C++ seeming memory deallocation of a temporary variable

Hello!

By implementing some c++ extensions I noticed that if I transfer GPU tensor to CPU using one-liner (auto my_tensor_ptr = my_tensor.cpu().data_ptr<float>();), usually what happens is that this pointer becomes some kind of a dangling pointer and data indexed via brackets operator [] is not valid anymore. It can be easily fixed by introducing a temporary variable:

auto my_tensor_cpu = my_tensor.cpu();
auto my_tensor_ptr = my_tensor_cpu.data_ptr<float>();

Nevertheless, I sill don’t understand why does this deallocation occurs.
Any explanation will be highly appreciated.

Hi,

This is because the data returned by data_ptr<>() is only valid as long as the original Tensor exists.
But here the CPU tensor goes out of scope so the the data_ptr becomes invalid. This is expected.

1 Like

Hi,

Yes, this is clear.
But why does it cease to exist? Does it go out of its scope? What is its scope? By all means, I am not a c++ expert, but the PyTorch code is so entangled I can’t even find where the cpu method is implemented (maybe here) to check how this tensor is created.

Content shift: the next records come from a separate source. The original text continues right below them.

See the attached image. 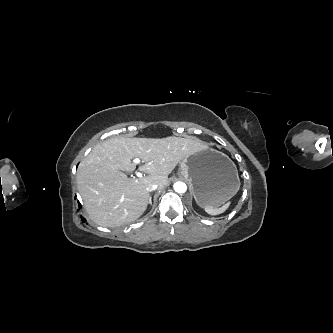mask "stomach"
<instances>
[{"instance_id":"1","label":"stomach","mask_w":333,"mask_h":333,"mask_svg":"<svg viewBox=\"0 0 333 333\" xmlns=\"http://www.w3.org/2000/svg\"><path fill=\"white\" fill-rule=\"evenodd\" d=\"M178 175L191 184L196 203L219 208L238 191V171L224 153L206 148L180 161Z\"/></svg>"}]
</instances>
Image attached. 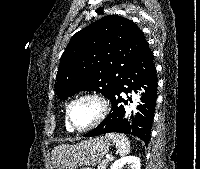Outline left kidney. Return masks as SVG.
I'll use <instances>...</instances> for the list:
<instances>
[{
	"instance_id": "obj_1",
	"label": "left kidney",
	"mask_w": 200,
	"mask_h": 169,
	"mask_svg": "<svg viewBox=\"0 0 200 169\" xmlns=\"http://www.w3.org/2000/svg\"><path fill=\"white\" fill-rule=\"evenodd\" d=\"M140 158L136 156H126L116 160L110 169H140Z\"/></svg>"
}]
</instances>
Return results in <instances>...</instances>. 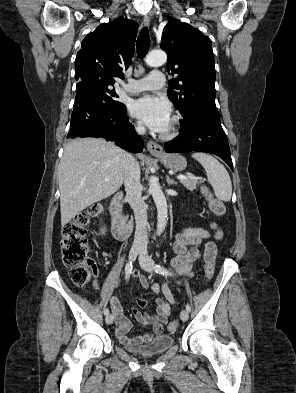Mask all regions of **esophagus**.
<instances>
[{"label": "esophagus", "mask_w": 296, "mask_h": 393, "mask_svg": "<svg viewBox=\"0 0 296 393\" xmlns=\"http://www.w3.org/2000/svg\"><path fill=\"white\" fill-rule=\"evenodd\" d=\"M143 23H144L145 26H149V24H150V19H149V17H148L147 15H145V16L143 17ZM147 149L149 150V152H150L152 155H155V156H156V155H161V154H162V151H163L161 145L157 144V143L154 142V141H148V143H147Z\"/></svg>", "instance_id": "obj_1"}]
</instances>
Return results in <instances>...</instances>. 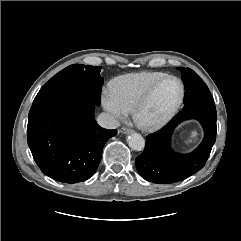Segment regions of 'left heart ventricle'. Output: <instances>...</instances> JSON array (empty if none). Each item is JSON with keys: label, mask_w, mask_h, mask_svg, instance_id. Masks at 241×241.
<instances>
[{"label": "left heart ventricle", "mask_w": 241, "mask_h": 241, "mask_svg": "<svg viewBox=\"0 0 241 241\" xmlns=\"http://www.w3.org/2000/svg\"><path fill=\"white\" fill-rule=\"evenodd\" d=\"M180 85L176 80L168 79L159 85L151 100L141 113L145 120H153L165 114L178 100Z\"/></svg>", "instance_id": "obj_1"}]
</instances>
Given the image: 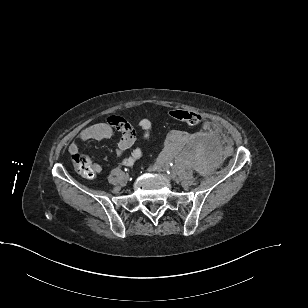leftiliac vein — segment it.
<instances>
[{
	"mask_svg": "<svg viewBox=\"0 0 308 308\" xmlns=\"http://www.w3.org/2000/svg\"><path fill=\"white\" fill-rule=\"evenodd\" d=\"M153 170L157 171L158 173H161L168 181H171L174 178L173 175L167 174L166 169L160 164H155L153 166Z\"/></svg>",
	"mask_w": 308,
	"mask_h": 308,
	"instance_id": "left-iliac-vein-1",
	"label": "left iliac vein"
}]
</instances>
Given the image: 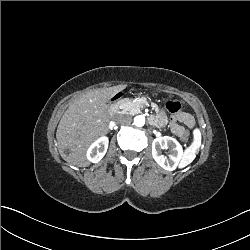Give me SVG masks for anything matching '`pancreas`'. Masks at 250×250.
Returning <instances> with one entry per match:
<instances>
[{
    "label": "pancreas",
    "mask_w": 250,
    "mask_h": 250,
    "mask_svg": "<svg viewBox=\"0 0 250 250\" xmlns=\"http://www.w3.org/2000/svg\"><path fill=\"white\" fill-rule=\"evenodd\" d=\"M137 108V103L133 102V101H129L126 107V110H123L122 112H127V113H131L133 112L135 109Z\"/></svg>",
    "instance_id": "1"
}]
</instances>
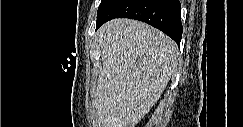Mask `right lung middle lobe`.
I'll return each mask as SVG.
<instances>
[{"instance_id":"1","label":"right lung middle lobe","mask_w":243,"mask_h":127,"mask_svg":"<svg viewBox=\"0 0 243 127\" xmlns=\"http://www.w3.org/2000/svg\"><path fill=\"white\" fill-rule=\"evenodd\" d=\"M109 1L110 0H102L101 3H100V5H99V8H98V12L97 13H99Z\"/></svg>"}]
</instances>
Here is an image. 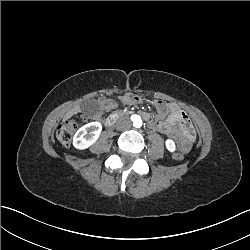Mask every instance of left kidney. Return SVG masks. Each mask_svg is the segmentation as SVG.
Wrapping results in <instances>:
<instances>
[{"instance_id":"obj_1","label":"left kidney","mask_w":250,"mask_h":250,"mask_svg":"<svg viewBox=\"0 0 250 250\" xmlns=\"http://www.w3.org/2000/svg\"><path fill=\"white\" fill-rule=\"evenodd\" d=\"M166 144H167V148H168L170 151H173V150H174V143H173V141L168 140Z\"/></svg>"}]
</instances>
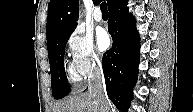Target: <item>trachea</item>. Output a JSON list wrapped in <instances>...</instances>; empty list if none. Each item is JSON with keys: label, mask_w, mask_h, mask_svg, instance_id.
Wrapping results in <instances>:
<instances>
[{"label": "trachea", "mask_w": 193, "mask_h": 112, "mask_svg": "<svg viewBox=\"0 0 193 112\" xmlns=\"http://www.w3.org/2000/svg\"><path fill=\"white\" fill-rule=\"evenodd\" d=\"M100 9L102 11V14H107V4H106V2L101 3Z\"/></svg>", "instance_id": "obj_1"}]
</instances>
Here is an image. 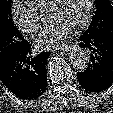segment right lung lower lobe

This would actually be the same in python. If you create an object in the middle of the line. It will be gone by the end of it if you don’t reference it.
Here you create a Tensor when doing my_tensor.cpu() (let’s call it foo). Then this object is used to call .data_ptr<float>() on it. The the result of that new function (a float* ) is saved into your variable my_tensor_ptr. At this point, nothing references foo anymore. So foo is de-allocated.

2 Likes

I think it is not exactly as in Python, because in Python it may be gced or may be not but it looks like in c++ it is guaranteed(All temporary objects are destroyed as the last step in evaluating the full-expression that (lexically) contains the point where they were created) to be destroyed. So, is the object returned by cpu() method allocated in the stack? I assume if it was dynamically created, some sort of memory leak would have occurred.
Still, it feels like created cpu tensor should contain a week reference to the created pointer to prevent it from deallocation and this would allow that one-liner.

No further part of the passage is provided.